My father drove the van around for what had to be hours. We drove and drove, never arriving at any particular destination. Eventually, he parked in the lot at his job, Borden Dairies (he was a milk truck driver/delivery man, in addition to being a preacher and carpet cleaner at that time). I woke up the next morning just as my dad did, saw him kiss my mother and walk inside. I was a kid and we were homeless.

These are the experiences that are most prominent in my mind as I reflect on my childhood. Were there fun games I played? Sure. Were there good meals I ate? Absolutely. Yet my mind is most bombarded by images like the one above. I automatically revert to the Christmas mornings when my father was watching our reactions but unbeknownst to him, I was intently discerning the pain in his eyes because as a grown man he couldn’t provide Christmas miracles for his children. These are the images that will never leave. More importantly, those images carry pain and although they are not present realities, the scars linger.

Last night I was on the phone with a friend and somehow my childhood came up. Without thinking, I automatically offered the story about sleeping in our van. That is an indication that my childhood still haunts me. Those scars manifest when I attend corporate events and everyone knows what to do except me. They manifest when I’m on a date and the lady opposite of me has to explain how to eat the dish we’ve ordered. They manifest when a client begins to share their vacation experiences and I have little to contribute to the conversation. They manifested when I was afraid to ask questions in class at the major universities I attended for fear that I, one of the few black faces, would appear to validate every stereotype about blacks- especially the not “well to do” ones. This very blog posting is a manifestation. The pain lingers.

It is a private pain, a pain you don’t feel free to discuss. It’s hard enough just trying to blend into the crowd and not do anything to completely humiliate yourself out of your ignorance. Who wants to add to that the ostracism that would follow for appearing “soft” because as a grown man, you’re still trapped in hurts from your boyhood? Hurts not stemming from sexual or physical abuse but hurts that stem simply from what you didn’t have, experience or know and how those things periodically handicap you in your adulthood. As a man, it is expected that you will be hard, tough, aloof and unmoved by anything internal. Would it ever be safe to admit that you are damaged by the things you’ve overcome?

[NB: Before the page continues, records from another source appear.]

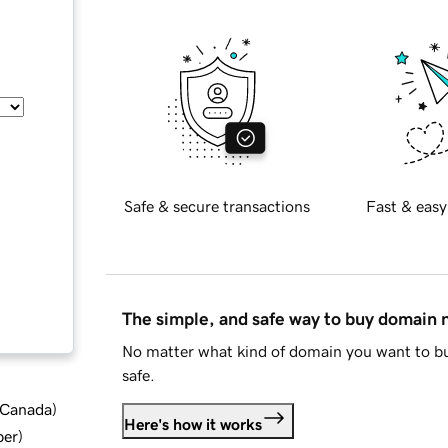
Safe & secure transactions
Fast & easy
The simple, and safe way to buy domain
No matter what kind of domain you want to bu
safe.
d Canada
)
Here's how it works
ber
)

To be fair, not everyone handles poverty in the same way. Frankly, my three siblings never internalized things to the degree I did. My father was the first to make that observation and he’s earnestly pleaded with me many times over to somehow get over the past and my “fear of poverty.” Even so, it is safe to say that poverty does have far reaching consequences, beyond those that can be empirically verified. They can be quite damaging and indeed those who suffer often do so in silence. Knowing this, I feel it imperative to offer my voice on behalf of those who are suffering.

6 comments

JWH

Yes bro. This has always been something big for you. God allowed this in your life in order for you to make a change in the lives of the oppressed.

Duane Terrell

Just be sure you manage your voice. Just because you were raised poor doesn't men you're an expert on poverty and how to fix it. You didn't imply that here I'm just saying.

You take care man, I'm sure your father has said many things a lot better than I could say it so I'll say no more about it.

D.M Hopewell

point well taken. I know many people who've been married who wouldn't know the first thing to tell a person about marriage so…

D.M Hopewell

thx bro! I appreciate the read. But sir…"purify my heart!"

Chezare Warren

I think part of healing is a decision to be healed. That doesn't mean that the physical/human impact is going to be any easier to manage, but it does mean that you are placing a demand on yourself, your mind, your will, and your emotions to move forward. Scars are scars. They may still itch sometime. They may be unattractive when they are seen by others whereby making us self-conscious, but we do have a choice in whether or not we acknowledge them and give them life or a place of prominence in our lives. Further, what brings healing is your willingness to acknowledge that they are there, to no longer fear their presence, but to wear them as a testimony of how much you've overcome. For that, you have MUCH to be proud of. This is the place where our faith can empower us and we are free to receive the peace that it offers. Good post man!